Ali stepped out of the mirrored elevator into a sleek interior of glass and marble. Potlights provided a discreet glow of illumination and the click of her heels was silenced by thick carpets in muted tones. Rafael’s office.
“May I help you?” This from a sloe-eyed receptionist as sleek and luxurious as her surroundings.
A lot of things can change in eight years. He had been poor, ardent and ambitious back when she had known him. Her father’s promising young protégé.

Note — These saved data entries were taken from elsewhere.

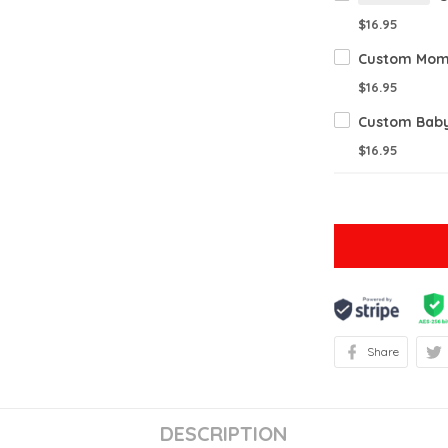
$16.95
$16.95
$16.95
Share
DESCRIPTION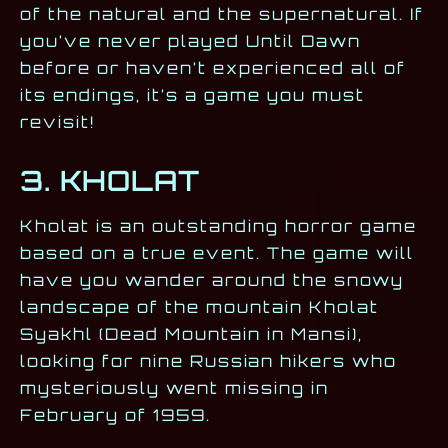
of the natural and the supernatural. If
you’ve never played Until Dawn
before or haven’t experienced all of
its endings, it’s a game you must
revisit!
3. KHOLAT
Kholat is an outstanding horror game
based on a true event. The game will
have you wander around the snowy
landscape of the mountain Kholat
Syakhl (Dead Mountain in Mansi),
looking for nine Russian hikers who
mysteriously went missing in
February of 1959.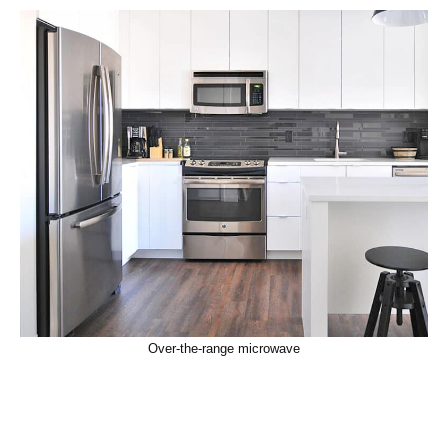
Over-the-range microwave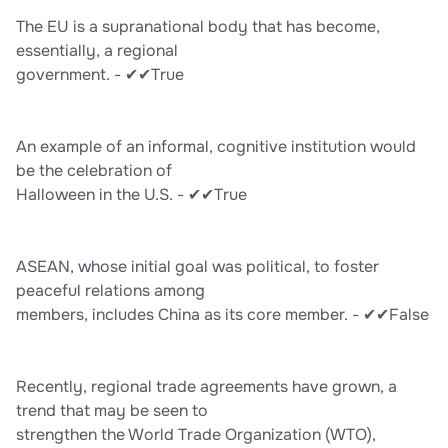
The EU is a supranational body that has become,
essentially, a regional
government. - ✔✔True
An example of an informal, cognitive institution would
be the celebration of
Halloween in the U.S. - ✔✔True
ASEAN, whose initial goal was political, to foster
peaceful relations among
members, includes China as its core member. - ✔✔False
Recently, regional trade agreements have grown, a
trend that may be seen to
strengthen the World Trade Organization (WTO),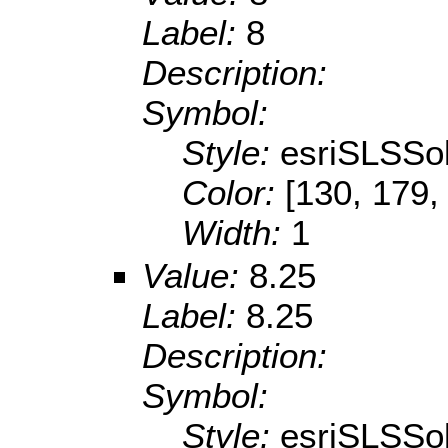
Label:
8
Description:
Symbol:
Style:
esriSLSSol
Color:
[130, 179,
Width:
1
Value:
8.25
Label:
8.25
Description:
Symbol:
Style:
esriSLSSol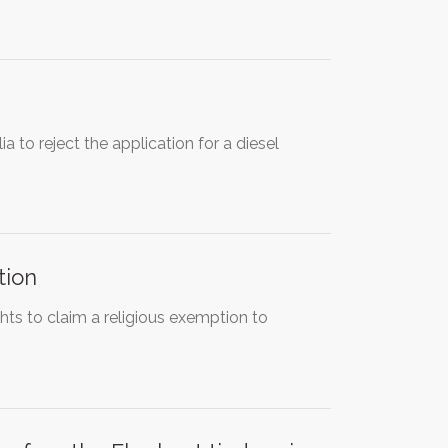
ia to reject the application for a diesel
tion
hts to claim a religious exemption to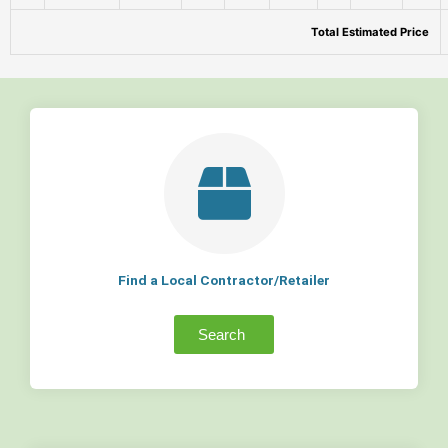
Total Estimated Price
Find a Local Contractor/Retailer
Search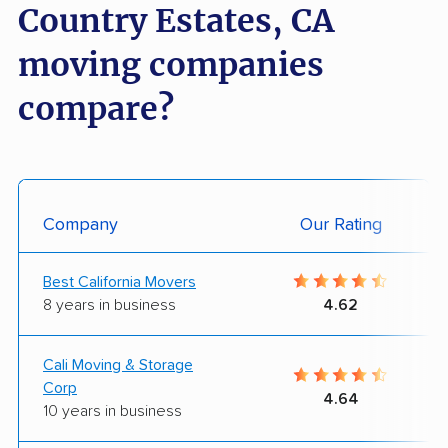
Country Estates, CA
moving companies
compare?
Company
Our Rating
Best California Movers
8 years in business
4.62
Cali Moving & Storage
Corp
4.64
10 years in business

Ali took a deep breath and returned the receptionist’s polite smile. “I have a four o’clock with Mr. Alvarez.”
Not long afterwards, another young, generically sophisticated beauty, with a skirt only slightly larger than her microscopic waist, led Ali into Rafael’s office.
“Thank you, Shana. Please close the door behind you,” he said, rising from his seat behind the desk and coming forward. The white of his grin contrasted vividly with his olive skin and dark eyes.
Ali swallowed, acutely conscious of the vitality of his presence as she summoned a stiff smile. He looked utterly devastating. No longer the rawboned, slightly gangly youth she remembered, his body had broadened and filled out over the years--as the tango on Saturday had amply demonstrated. She could still remember--all too well--the way his muscled physique had pressed against her as they danced.